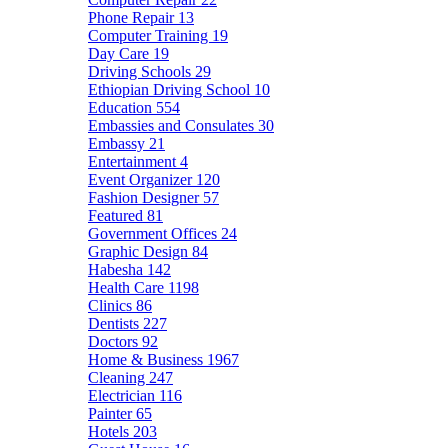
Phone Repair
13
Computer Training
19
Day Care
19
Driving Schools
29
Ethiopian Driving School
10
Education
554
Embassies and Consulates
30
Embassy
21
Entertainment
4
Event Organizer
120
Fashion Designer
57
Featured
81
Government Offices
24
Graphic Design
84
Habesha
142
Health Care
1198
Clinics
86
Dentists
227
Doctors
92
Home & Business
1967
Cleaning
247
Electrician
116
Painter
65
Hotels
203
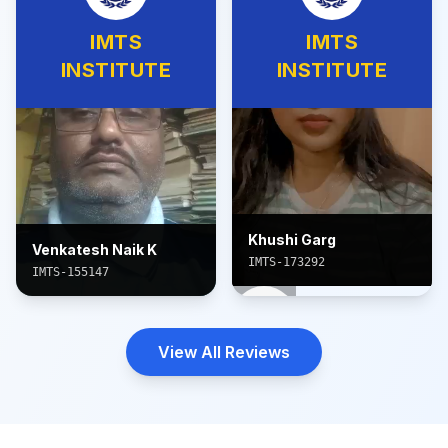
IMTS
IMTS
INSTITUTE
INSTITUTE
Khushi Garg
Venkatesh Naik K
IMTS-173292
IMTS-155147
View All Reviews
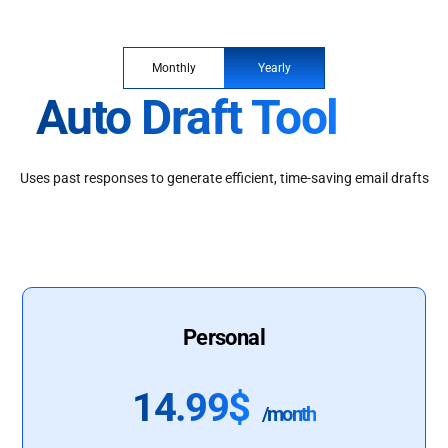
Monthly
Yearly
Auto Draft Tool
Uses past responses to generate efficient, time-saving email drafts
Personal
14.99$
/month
☆ ☆ ☆ ☆ ☆ ☆ ☆
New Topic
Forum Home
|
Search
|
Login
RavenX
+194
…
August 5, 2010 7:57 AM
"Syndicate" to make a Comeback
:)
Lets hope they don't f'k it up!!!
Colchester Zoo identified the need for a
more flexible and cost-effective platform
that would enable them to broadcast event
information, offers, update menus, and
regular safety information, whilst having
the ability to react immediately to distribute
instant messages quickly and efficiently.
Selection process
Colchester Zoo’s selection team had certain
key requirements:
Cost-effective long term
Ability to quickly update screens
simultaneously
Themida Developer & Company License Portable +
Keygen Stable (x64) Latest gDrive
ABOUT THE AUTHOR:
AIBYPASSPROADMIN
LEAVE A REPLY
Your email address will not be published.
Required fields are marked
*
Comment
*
☆ ☆ ☆ ☆ ☆ ☆ ☆
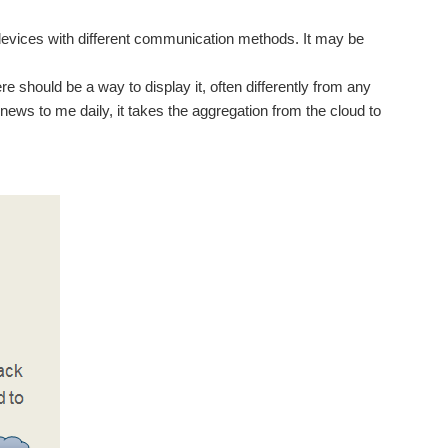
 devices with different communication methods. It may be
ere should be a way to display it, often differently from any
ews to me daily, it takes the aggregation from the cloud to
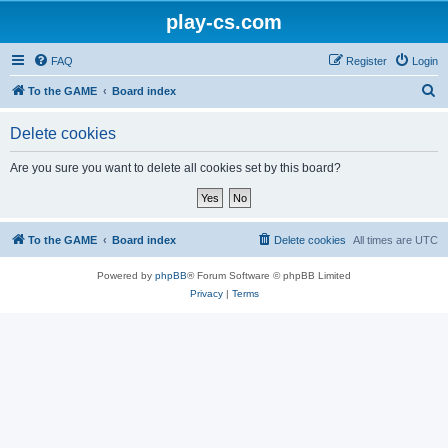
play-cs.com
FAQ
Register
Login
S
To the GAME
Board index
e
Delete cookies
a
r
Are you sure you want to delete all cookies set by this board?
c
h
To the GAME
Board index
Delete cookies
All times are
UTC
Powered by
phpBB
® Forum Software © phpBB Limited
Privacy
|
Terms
☆ ☆ ☆ ☆ ☆ ☆ ☆
* THE PROBLEM *
Extract from the listing above the lines between the line containing "the ability to" and the line containing "Keygen Stable (x64) Latest gDrive", keeping both of those lines. Output nothing else.

* SOLUTION FOR THIS EXERCISE *
the ability to react immediately to distribute
instant messages quickly and efficiently.
Selection process
Colchester Zoo’s selection team had certain
key requirements:
Cost-effective long term
Ability to quickly update screens
simultaneously
Themida Developer & Company License Portable +
Keygen Stable (x64) Latest gDrive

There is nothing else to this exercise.